Philip D. Hume’s journey began with a childhood and upbringing enjoyed in the rural Scottish Borders. Still unspoilt and rich in green country, he would not yet know that the ancient yet majestic landscapes would lend inspiration to his writing years later.
But turning 18, Philip knew there was a world full of opportunity to discover. Taking a law degree just across the Border in Newcastle-upon-Tyne, he began to read and write about real and tangible legal things, which still fostered his affinity for the written language.
After law school, Philip chose to pursue a masters degree in law overseas. Spending time in both Germany and Australia, he enjoyed a rich and cosmopolitan experience travelling, embracing a relatively familiar yet foreign language and building an entirely new circle of friends.
By 2008, it was time to come back, start the training contract and qualify as a solicitor. The financial crisis had arrived and already made a home in the UK. Being still fairly young and inexperienced, things seemed difficult and even a little challenging. The entire working world stood in sharp contrast to the bright and carefree buzz of the Continent and the sunny shores of Australia.
Slowly, it got better. The economy improved; garnering more experience, the profession also offered greater opportunity. But alongside these changing circumstances, Philip rediscovered his passion for books and creative writing. From 2015, having already cultivated his drafting skills as a solicitor, he began work on his debut novel – The Devil in Humanity.

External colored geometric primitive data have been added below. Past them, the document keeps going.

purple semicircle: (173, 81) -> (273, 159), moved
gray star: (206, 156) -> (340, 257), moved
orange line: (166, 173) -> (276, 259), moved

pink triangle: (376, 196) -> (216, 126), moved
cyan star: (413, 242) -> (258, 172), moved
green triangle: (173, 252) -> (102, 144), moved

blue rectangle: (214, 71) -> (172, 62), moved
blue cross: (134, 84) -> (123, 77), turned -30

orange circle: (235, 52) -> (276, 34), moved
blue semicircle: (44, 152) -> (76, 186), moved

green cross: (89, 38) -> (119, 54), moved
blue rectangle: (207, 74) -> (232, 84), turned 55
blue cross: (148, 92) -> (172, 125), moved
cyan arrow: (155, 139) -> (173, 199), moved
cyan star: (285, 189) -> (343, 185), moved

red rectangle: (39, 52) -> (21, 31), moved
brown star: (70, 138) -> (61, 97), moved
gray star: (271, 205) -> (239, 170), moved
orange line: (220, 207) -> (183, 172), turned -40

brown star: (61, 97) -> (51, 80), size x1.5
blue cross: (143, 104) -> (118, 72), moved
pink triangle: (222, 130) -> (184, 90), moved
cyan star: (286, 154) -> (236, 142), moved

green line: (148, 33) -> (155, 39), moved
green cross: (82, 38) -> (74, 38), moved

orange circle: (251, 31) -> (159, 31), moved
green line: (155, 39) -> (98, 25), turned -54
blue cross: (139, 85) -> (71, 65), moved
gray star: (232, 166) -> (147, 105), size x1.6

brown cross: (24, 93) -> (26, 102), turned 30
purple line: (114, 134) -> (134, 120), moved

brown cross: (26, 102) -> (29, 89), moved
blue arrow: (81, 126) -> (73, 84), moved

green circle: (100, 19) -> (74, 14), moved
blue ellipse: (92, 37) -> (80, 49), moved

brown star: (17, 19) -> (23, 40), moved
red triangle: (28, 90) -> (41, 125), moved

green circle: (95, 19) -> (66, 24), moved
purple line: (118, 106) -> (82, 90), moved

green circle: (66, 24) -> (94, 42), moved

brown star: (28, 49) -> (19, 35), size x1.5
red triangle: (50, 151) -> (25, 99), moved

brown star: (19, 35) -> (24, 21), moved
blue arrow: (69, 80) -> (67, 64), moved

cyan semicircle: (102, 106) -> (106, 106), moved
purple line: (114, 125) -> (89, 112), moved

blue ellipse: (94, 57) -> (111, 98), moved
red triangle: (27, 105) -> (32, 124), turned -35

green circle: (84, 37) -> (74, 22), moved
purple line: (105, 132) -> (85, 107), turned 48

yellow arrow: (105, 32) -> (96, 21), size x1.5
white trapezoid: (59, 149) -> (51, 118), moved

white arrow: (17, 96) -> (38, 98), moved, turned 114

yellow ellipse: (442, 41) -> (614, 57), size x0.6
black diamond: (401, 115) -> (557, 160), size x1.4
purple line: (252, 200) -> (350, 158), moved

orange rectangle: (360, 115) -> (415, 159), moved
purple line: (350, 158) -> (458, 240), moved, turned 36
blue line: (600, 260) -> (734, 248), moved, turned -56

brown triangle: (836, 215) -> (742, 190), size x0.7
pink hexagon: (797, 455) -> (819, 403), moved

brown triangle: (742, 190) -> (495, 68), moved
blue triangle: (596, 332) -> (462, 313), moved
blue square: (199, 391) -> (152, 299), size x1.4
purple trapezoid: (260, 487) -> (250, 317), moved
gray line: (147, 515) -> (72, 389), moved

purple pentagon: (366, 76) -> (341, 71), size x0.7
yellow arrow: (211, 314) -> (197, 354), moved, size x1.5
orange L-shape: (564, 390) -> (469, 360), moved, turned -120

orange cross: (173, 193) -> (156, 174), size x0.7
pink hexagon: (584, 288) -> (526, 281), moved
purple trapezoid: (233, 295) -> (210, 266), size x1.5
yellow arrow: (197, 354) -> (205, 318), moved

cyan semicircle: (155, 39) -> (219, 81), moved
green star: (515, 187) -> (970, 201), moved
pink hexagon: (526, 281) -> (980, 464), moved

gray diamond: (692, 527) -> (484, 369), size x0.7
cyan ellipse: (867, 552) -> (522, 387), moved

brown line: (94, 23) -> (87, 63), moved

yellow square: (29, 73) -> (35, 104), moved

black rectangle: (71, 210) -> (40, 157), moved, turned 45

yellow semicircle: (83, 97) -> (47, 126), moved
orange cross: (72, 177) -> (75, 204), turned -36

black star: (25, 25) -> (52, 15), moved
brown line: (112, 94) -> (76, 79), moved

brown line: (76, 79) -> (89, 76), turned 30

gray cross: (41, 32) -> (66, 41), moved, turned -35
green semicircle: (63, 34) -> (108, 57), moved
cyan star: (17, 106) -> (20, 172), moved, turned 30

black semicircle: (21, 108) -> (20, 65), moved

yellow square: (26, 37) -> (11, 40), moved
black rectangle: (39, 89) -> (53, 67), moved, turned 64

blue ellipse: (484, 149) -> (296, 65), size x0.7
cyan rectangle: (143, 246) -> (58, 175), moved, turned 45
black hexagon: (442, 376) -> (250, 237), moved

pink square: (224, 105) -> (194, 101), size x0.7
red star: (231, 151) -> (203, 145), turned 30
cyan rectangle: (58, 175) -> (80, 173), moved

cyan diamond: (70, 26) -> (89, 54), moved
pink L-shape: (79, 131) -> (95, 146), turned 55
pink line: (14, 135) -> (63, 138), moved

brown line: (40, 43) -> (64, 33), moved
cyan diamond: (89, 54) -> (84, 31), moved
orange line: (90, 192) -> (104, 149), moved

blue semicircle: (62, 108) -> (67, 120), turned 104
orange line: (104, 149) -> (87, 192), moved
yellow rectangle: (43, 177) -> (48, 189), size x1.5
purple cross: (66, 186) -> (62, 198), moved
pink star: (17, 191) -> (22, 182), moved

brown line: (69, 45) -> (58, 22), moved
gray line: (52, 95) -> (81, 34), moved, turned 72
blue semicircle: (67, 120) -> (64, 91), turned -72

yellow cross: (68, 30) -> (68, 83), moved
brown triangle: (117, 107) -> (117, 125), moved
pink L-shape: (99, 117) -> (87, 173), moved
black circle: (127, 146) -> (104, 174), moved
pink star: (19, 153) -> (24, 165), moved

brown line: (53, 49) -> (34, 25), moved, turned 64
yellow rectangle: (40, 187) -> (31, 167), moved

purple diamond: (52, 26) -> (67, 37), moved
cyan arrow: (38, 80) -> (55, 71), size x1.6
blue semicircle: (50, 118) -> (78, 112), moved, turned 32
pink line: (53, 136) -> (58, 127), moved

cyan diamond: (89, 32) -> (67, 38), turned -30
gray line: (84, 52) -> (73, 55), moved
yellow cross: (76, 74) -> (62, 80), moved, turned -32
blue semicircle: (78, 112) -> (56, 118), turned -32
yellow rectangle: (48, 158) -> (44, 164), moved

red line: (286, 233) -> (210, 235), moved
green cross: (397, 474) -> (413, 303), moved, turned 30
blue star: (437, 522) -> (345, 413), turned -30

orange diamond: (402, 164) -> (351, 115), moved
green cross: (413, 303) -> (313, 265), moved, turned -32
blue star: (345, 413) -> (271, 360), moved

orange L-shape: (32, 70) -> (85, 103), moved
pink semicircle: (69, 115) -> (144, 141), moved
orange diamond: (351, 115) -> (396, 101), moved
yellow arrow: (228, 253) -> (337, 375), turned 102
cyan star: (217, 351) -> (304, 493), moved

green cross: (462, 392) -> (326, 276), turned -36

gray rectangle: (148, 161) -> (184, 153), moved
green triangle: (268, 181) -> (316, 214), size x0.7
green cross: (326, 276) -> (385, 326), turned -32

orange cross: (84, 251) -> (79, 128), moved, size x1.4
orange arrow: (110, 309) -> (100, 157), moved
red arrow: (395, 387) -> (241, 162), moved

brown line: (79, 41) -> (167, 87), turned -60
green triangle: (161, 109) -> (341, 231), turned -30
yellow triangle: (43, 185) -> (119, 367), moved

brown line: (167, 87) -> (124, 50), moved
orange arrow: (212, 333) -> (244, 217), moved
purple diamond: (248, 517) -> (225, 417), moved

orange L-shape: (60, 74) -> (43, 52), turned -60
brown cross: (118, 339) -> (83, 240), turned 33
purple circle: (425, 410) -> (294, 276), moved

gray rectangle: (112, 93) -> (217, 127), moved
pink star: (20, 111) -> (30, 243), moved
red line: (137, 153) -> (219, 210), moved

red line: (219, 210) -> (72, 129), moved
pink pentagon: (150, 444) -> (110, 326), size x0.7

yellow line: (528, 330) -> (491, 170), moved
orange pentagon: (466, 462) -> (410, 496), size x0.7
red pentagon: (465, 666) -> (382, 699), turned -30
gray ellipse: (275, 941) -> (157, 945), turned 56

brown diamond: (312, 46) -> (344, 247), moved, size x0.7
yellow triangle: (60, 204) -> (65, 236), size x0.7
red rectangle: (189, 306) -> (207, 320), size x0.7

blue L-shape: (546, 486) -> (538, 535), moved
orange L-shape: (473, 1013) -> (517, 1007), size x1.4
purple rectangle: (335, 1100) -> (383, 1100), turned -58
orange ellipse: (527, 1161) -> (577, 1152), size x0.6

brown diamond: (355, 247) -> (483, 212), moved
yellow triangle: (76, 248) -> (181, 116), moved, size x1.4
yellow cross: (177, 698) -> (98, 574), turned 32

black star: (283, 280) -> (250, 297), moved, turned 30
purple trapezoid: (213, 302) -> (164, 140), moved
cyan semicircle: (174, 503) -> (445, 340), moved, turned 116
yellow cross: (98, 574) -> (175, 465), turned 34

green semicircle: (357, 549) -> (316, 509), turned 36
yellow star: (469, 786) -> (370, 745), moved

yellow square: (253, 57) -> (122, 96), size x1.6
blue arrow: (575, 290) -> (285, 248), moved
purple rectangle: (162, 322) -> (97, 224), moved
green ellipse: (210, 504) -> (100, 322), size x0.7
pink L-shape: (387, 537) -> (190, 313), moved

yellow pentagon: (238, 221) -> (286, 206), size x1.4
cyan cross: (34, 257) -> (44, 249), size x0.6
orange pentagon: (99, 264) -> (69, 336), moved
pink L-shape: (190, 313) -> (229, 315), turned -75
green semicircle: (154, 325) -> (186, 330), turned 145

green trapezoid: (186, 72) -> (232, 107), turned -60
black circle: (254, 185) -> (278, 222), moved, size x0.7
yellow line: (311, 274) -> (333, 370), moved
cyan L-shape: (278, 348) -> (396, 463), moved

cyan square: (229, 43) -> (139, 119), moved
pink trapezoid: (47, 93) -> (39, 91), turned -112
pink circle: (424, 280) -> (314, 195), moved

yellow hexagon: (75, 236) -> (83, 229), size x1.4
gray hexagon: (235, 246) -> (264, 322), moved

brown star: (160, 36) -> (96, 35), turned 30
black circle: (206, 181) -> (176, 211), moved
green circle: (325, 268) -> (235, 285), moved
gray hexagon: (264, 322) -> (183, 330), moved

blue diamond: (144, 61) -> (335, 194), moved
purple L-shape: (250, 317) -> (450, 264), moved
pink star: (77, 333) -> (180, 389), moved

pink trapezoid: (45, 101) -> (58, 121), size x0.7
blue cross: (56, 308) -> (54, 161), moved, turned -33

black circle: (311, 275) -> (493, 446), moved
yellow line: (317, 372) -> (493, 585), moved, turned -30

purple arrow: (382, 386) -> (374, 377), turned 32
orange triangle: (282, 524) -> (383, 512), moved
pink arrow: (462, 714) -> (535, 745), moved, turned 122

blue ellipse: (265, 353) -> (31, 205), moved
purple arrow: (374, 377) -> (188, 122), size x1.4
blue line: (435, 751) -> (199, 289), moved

Today, Philip still lives in the UK with a close (yet ever growing) circle of friends though he makes every effort to return North as much possible. During the day, Philip practises as a solicitor (under a different name) in London’s square-mile with some of the world’s largest financial service providers and banking groups.
In the morning, at lunchtime, at the weekend and using any other spare time he can find, Philip continues to plot and write his next book… When he is not writing or working (… or reading), he can often be found enjoying a decent glass of beer, wine or bubbles with good company.